Prior to the 1980’s the state’s only claim to a major-league franchise were the New Jersey Knights (right), a WHA team that relocated for part of the 1973-74 season from New York to Cherry Hill.
The ’73–’74 season marked the sophomore year for the World Hockey Association, the rag-tag rival to the NHL. Year One had been a disaster for the New York Raiders, whose owners walked away from the club at midseason, forcing the league to assume control of the team. The club took the ice the following year with a new owner (Ralph Brent) and a new name (Golden Blades). Brent actually made the players wear white skates with golden blades.
Twenty games into the 1973–74 campaign, however, Brent gave up on the Blades. The WHA took control again and moved the team out of Madison Square Garden, which had been charging astronomical rent…to Cherry Hill! Player-coach Harry Howell, a star defenseman for the Rangers in the 1950s and 1960s, made the players paint their skates black and the team was renamed the Knights. Howell didn’t have to worry about the uniforms—the Garden confiscated them when the team broke its lease. They took the old Raiders uniforms out of mothballs and sewed a new logo on the fronts.
The minor-league team that had previously called the Cherry Hill Arena home had gone out of business the previous spring. They were the New Jersey Devils of the Eastern League. The rink was famous for its slight north-south slope. This gave the team an advantage, because they were able to skate downhill for two periods and only uphill for one. Another unusual feature was a total lack of plexiglass protection for the crowd. There was chicken wire in the corners and behind the goals and nothing above the boards between the blue lines.
There was plenty of talent on the New Jersey Knights. Center Andre Lacroix led the WHA with 80 assists and also led the club with 31 goals. Winger Wayne Rovers netted 30 and would go on to become one of the WHA’s better goal-scorers. Kevin Morrison, a rookie defenseman, was the Knights’ enforcer. He would go on to play in two WHA All-Star Games. Norm Ferguson was on the roster—in 1969, he was runner-up to Danny Grant for the Calder Trophy. Howell, age 41, contributed 3 goals and 23 assists.

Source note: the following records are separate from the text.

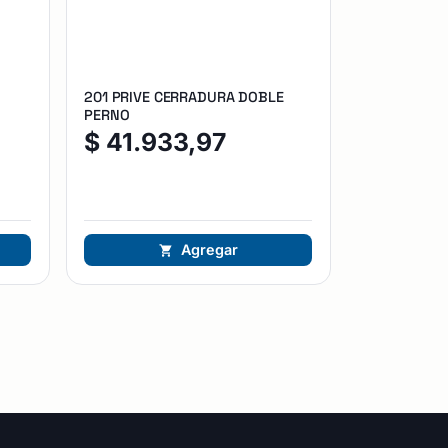
201 PRIVE CERRADURA DOBLE
PERNO
$
41.933,97
Agregar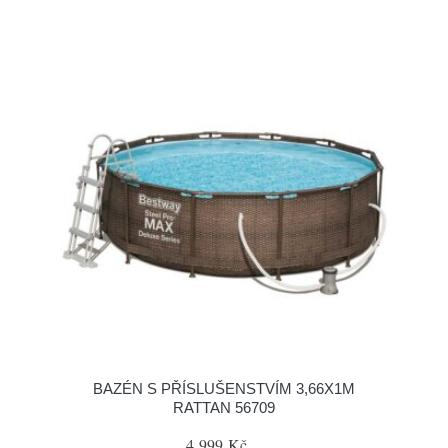
BAZÉN S PŘÍSLUŠENSTVÍM 3,66X1M
RATTAN 56709
4 999 Kč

The Knights played winning hockey until the final two weeks, going 26–24–2 as New Jersey’s WHA representative before dropping their final six games. After the season, the team was purchased by a third ownership group and became the San Diego Mariners. Ray Kroc eventually bought the team, and then sold it to a group that wanted to establish big-league hockey in Florida. That deal fell through and the Raiders-Blades-Knights-Mariners franchise blipped out of existence in 1978.